A chuva continua e alguns de nós refugiam-se nas caravanas. Entretanto decido ir até à entrada do complexo que está cheio de visitantes, dai a indisponibilidade dos bilhetes. Reparo que há várias filas para a entrada e uma delas é para visitantes sem bilhete, sujeito a disponibilidade. Vou tentar a sorte, pois não temos nada a perder. Depois de algum tempo de espera, lá sou chamado à receção. Explico que somos uma família que estamos a terminar as férias na Islândia, mas que não conseguimos comprar bilhetes online. O rapaz que me atende diz-me para esperar cerca de 30 minutos para ver se vem mais algum grupo de visitantes. Diz-me que o problema não é tanto a lotação da lagoa, mas sim a disponibilidade dos cacifos. Vamos aguardar os 30 minutos e ver se temos a sorte de conseguir umas entradas “last minute”.

A Lagoa Azul atrai visitantes que procuram nas suas águas quentes propriedades medicinais. São mais de 6 milhões de litros de água em 5 mil metros quadrados de área. Além do efeito relaxante das águas quentes num país frio, a concentração de algas e sais minerais é eficiente no combate ao envelhecimento e no tratamento de doenças de pele, segundo dizem. Por isso também disponibilizam uma loja de produtos de beleza e tratamento de pele com preços proibitivos para os nossos bolsos. Passeamos pelas lojas e pelo café com vista para a lagoa. Depois da longa caminhada que fizemos no vulcão, um SPA como este vinha mesmo a calhar.

Passados os 30 minutos dirigi-me novamente à receção. Desta vez é uma rapariga que nos atende, ao que parece com um cargo superior ao primeiro rapaz. Diz-nos que nos consegue arranjar entradas para todos. Música para os nossos ouvidos!!! O preço já sabemos que não é barato. Os valores online começam nos 60€ p/ pessoa, dependendo dos dias, mas é difícil encontrar entradas a esses preços. Acabamos por pagar 90€ p/ pessoa que é o valor que tínhamos visto inicialmente online para estes dias, quando ainda havia disponibilidade. Bem sei que é caro, mas é uma daquelas experiências que talvez nunca mais venhamos a repetir. É um luxo do qual podemos disfrutar, e especialmente depois de um dia tão cansativo.

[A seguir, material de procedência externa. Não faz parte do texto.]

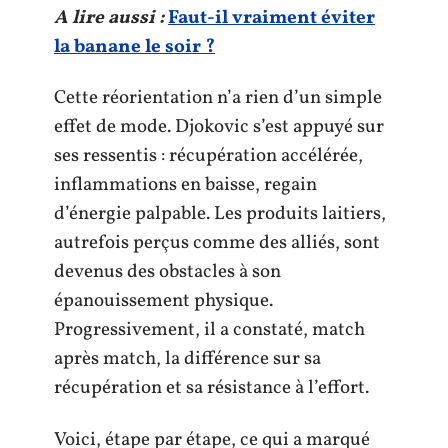
A lire aussi :
Faut-il vraiment éviter
la banane le soir ?
Cette réorientation n’a rien d’un simple
effet de mode. Djokovic s’est appuyé sur
ses ressentis : récupération accélérée,
inflammations en baisse, regain
d’énergie palpable. Les produits laitiers,
autrefois perçus comme des alliés, sont
devenus des obstacles à son
épanouissement physique.
Progressivement, il a constaté, match
après match, la différence sur sa
récupération et sa résistance à l’effort.
Voici, étape par étape, ce qui a marqué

Quando entramos na Lagoa Azul já o tempo mudou completamente. O sol que apanhamos durante o dia dá lugar a uma névoa com chuviscos. A água da lagoa é composta por sílica, algas (micro-algas), e sais minerais, que lhe dá todas as suas propriedades termais e medicinais. A água é captada das profundezas da terra a uma temperatura de 240ºC e quando chega à lagoa está a 38ºC. É uma mistura de água do mar geotérmica (70%) e água doce (30%). Pormenores técnicos à parte, há poucos sítios onde nos apetecesse tanto estar depois de uma longa caminhada, como este!

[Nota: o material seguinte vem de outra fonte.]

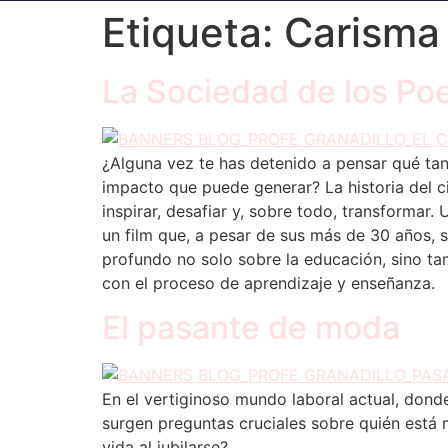
Etiqueta:
Carisma
La Sociedad de los Po
¿Alguna vez te has detenido a pensar qué tant
impacto que puede generar? La historia del c
inspirar, desafiar y, sobre todo, transformar
un film que, a pesar de sus más de 30 años, s
profundo no solo sobre la educación, sino ta
con el proceso de aprendizaje y enseñanza.
El pasante de moda
En el vertiginoso mundo laboral actual, dond
surgen preguntas cruciales sobre quién está 
vida al jubilarse?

O contraste entre o frio que se sente fora de água e água quente é revitalizante, apesar de um pouco incómodo ao início. Sempre podemos mantermos imersos até ao pescoço e assim não apanhamos frio. Também temos direito a uma máscara de sílica para rejuvenescer a pele. A lagoa é muito grande e mesmo que esteja muita gente, não se sente grandes aglomerados porque as pessoas acabam por dispersar entre as várias zonas. As diferentes zonas estão todas conectadas por água, por isso podemos passear à vontade por todo o complexo. Ficamos a relaxar até ao anoitecer sem nos incomodarmos com o frio ou a chuva. Estas águas “curam” todos os males!

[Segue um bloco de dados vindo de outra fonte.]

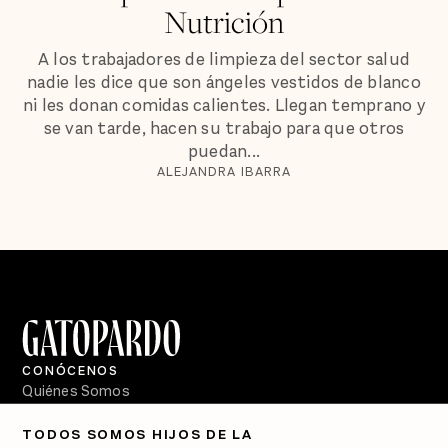
Nutrición
A los trabajadores de limpieza del sector salud
nadie les dice que son ángeles vestidos de blanco
ni les donan comidas calientes. Llegan temprano y
se van tarde, hacen su trabajo para que otros
puedan...
ALEJANDRA IBARRA
CONÓCENOS
Quiénes Somos
Directorio
TODOS SOMOS HIJOS DE LA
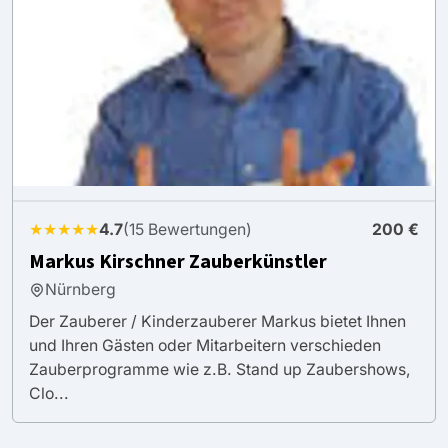
★★★★★
4.7
(15 Bewertungen)
200 €
Markus Kirschner Zauberkünstler
Nürnberg
Der Zauberer / Kinderzauberer Markus bietet Ihnen
und Ihren Gästen oder Mitarbeitern verschieden
Zauberprogramme wie z.B. Stand up Zaubershows,
Clo...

A Lagoa Azul foi uma agradável surpresa que já não estava no nosso programa, e uma recompensa extraordinária para o esforço que fizemos no caminho para o vulcão. Apesar de termos programado este dia à última hora, devido às circunstâncias meteorológicas, tudo acabou por se configurar da melhor maneira e tiramos o máximo do dia. Agora ainda temos uma hora de viagem até Akranes.